Back a few months ago I had an ongoing dispute on the blog with someone who used the name/pseudonym "Jerry" who, after I described some actions I did on a series I worked on, said that I never got work after that because of my behavior and also, that "the industry has changed".
Now I don't know who Jerry was and he/she wouldn't tell me, so I just stopped posting his/her comments and he/she gradually faded away (I think). But I did get work after that, preferring TV Movies to series and accumulating credits on 17 of them over the course of 14 years, not a bad record at all. And the most recent one will be shown in a month or so.
Which brings me to The Pat Hobby Stories.
I had heard about the book but never read it. Simply, it's a collection of short stories about a down and out screenwriter in Hollywood who survives by hustling any writing jobs he can get. It's a great collection of stories about writing and what you have to do to survive in a business that rips your heart out some of the time and then praises you for a little bit to give you encouragement, only to be ripped up again.
In other words, it's Hollywood as it's always been.
But the twist here is this; it was written between 1939 and 1940. And it's author was none other than F. Scott Fitzgerald, who, by this time in his life, was Pat Hobby, living from rewrite jobs to whatever he could muster. His successes were behind him, The Great Gatsby would be re-discovered in the 1960's and Fitzgerald died at 44 in the same year.

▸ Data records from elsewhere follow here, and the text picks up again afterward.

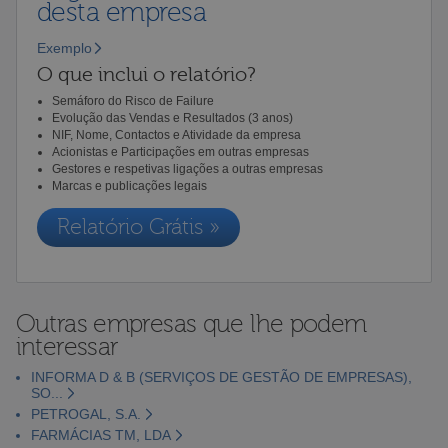
desta empresa
Exemplo
O que inclui o relatório?
Semáforo do Risco de Failure
Evolução das Vendas e Resultados (3 anos)
NIF, Nome, Contactos e Atividade da empresa
Acionistas e Participações em outras empresas
Gestores e respetivas ligações a outras empresas
Marcas e publicações legais
Relatório Grátis »
Outras empresas que lhe podem
interessar
INFORMA D & B (SERVIÇOS DE GESTÃO DE EMPRESAS),
SO...
PETROGAL, S.A.
FARMÁCIAS TM, LDA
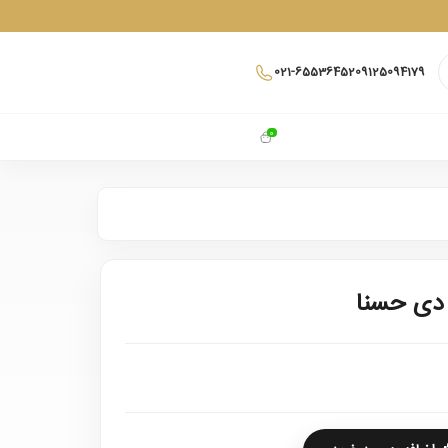
021-65536452
09125094179
0
 دی حسنا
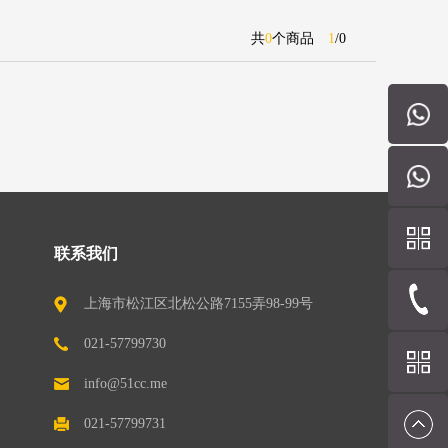
共
0
个商品
1
/
0
联系我们
上海市松江区北松公路7155弄98-99号
（201611）
021-57799730
info@51cc.me
021-57799731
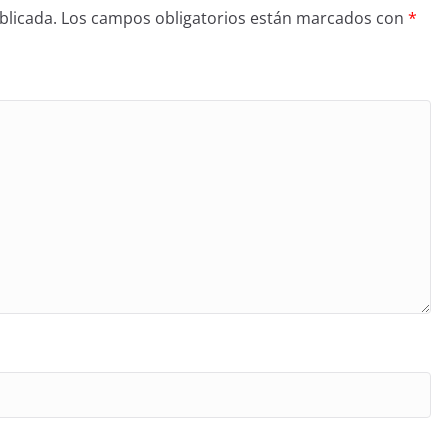
blicada.
Los campos obligatorios están marcados con
*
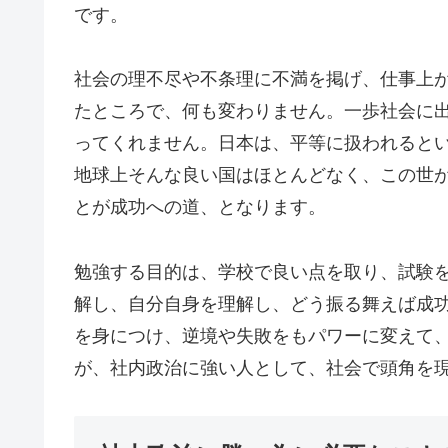
です。
社会の理不尽や不条理に不満を掲げ、仕事上
たところで、何も変わりません。一歩社会に
ってくれません。日本は、平等に扱われると
地球上そんな良い国はほとんどなく、この世
とが成功への道、となります。
勉強する目的は、学校で良い点を取り、試験
解し、自分自身を理解し、どう振る舞えば成
を身につけ、逆境や失敗をもパワーに変えて
が、社内政治に強い人として、社会で頭角を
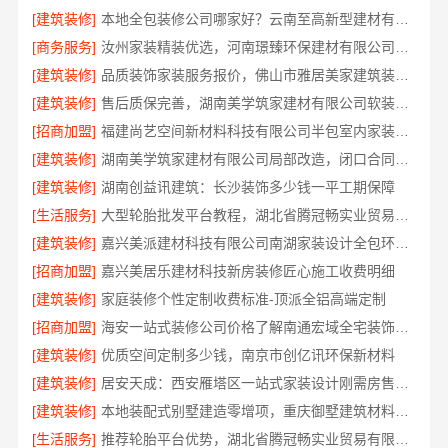
[建筑装修]
本地全包装修公司哪家好？云南至高新型建材有限公司
[商务服务]
汝州家装精装优选，河南璟臻环保建材有限公司源头建材
[建筑装修]
品质装饰家装服务报价，佛山市雅居美家建筑装饰工程有限公司
[建筑装修]
售后质保完善，湖南美学筑家建材有限公司软装配套
[招商加盟]
福建尚艺空间新材料科技有限公司半包室内家装全屋改造
[建筑装修]
湖南美学筑家建材有限公司局部改造，闭口合同零增项
[建筑装修]
湖南创益讯建筑：长沙装饰多少钱一平工期保障
[生活服务]
大型轮胎批发平台教程，湖北省腾冠畅实业贸易有限公司使用指南
[建筑装修]
嘉兴美派建材科技有限公司南湖家装设计全包环保材料
[招商加盟]
嘉兴美居乐建材科技新房装修匠心施工收费明细
[建筑装修]
家庭装修个性定制收费标准-顶派全铝高端定制
[招商加盟]
海安一站式装修公司价格了解南通宏域全宅装饰建材有限公司
[建筑装修]
优质空间定制多少钱，南京市创亿讯环保新材料
[建筑装修]
居安天成：西安雁塔区一站式家装设计刚需房售后完善
[建筑装修]
本地装配式别墅建造零增项，重庆御墅建筑材料有限公司省心建房
[生活服务]
推荐轮胎平台优势，湖北省腾冠畅实业贸易有限公司口碑好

And while I read the book, a collection of 17 stories, I wasn't surprised to find out something else.
It's the same today.
Nothing has really changed. We have computers, and Netflix and iPhones, but the business remains exactly the same. Exactly. I can only assume that Jerry doesn't know Hollywood history, maybe because he/she is young and full of their self. And that's perfectly normal. I'm not knocking younger writers, hell, I was one once.
There are a lot of movies about screenwriters, Bogart did one, William Holden did one, there are dozens of them out there, many you can still watch. And they all came before "The Player", the film most film students know of. And it was directed by Robert Altman who was 67 at the time.
There's also Day of the Locust, a brilliant film with Donald Sutherland and based on a novel by Nathanael West in 1939 . I read the book and again was surprised by the similarities in the business. Sure, the cars were different but the stories and the lives of the people in it are still here today.
And another great movie from the Coen Brothers Barton Fink, again a period piece about a screenwriter. And even Jeff Bridges was a screenwriter in Hearts of the West.
And there's one thing in common for all of them. The writer is always screwed. There's even a self-help book out called "The Writer Got Screwed (but didn't have to). Honest, there is. I have a copy of it, written by Brook Wharton.
And before you think I'm starting to whine, I'm not, I rarely got shafted but that's mostly because I did have the protection of the Guilds.
And as far as not being hired again I offer this story; I wrote a script called Maiden Voyage, about the takeover of a cruise ship. It was made by by the British Company Granada. They paid me for the script but not the story. I had written the script as a spec, and they should have also paid for the story, as well as the screenplay itself.
They refused to pay.
WGA said they had 5 days to pay.
An exec told my agent this; "this might sour us for using Jim in the future". My agent said he'd pass that information along to me.
They paid up, very upset at me and my agent.
One year later, I met the same exec at a party and he shook my hand and said the movie turned out great and that it was because of my terrific script.
And we would work together again.
Was this the same guy who threatened to make sure I'd never work in this town again?
My agent said the saying is really "you'll never work in this town again... or at least until we need you."
Know this; Hollywood never really changes, it's about the dreammakers and those who finance the dreammakers. It's about breaking in, surviving, falling out and maybe, if you're really persistent and lucky, breaking in again.
Just ask Manoel de Oliveira, the Portuguese film director who continues working at the tender age of 102.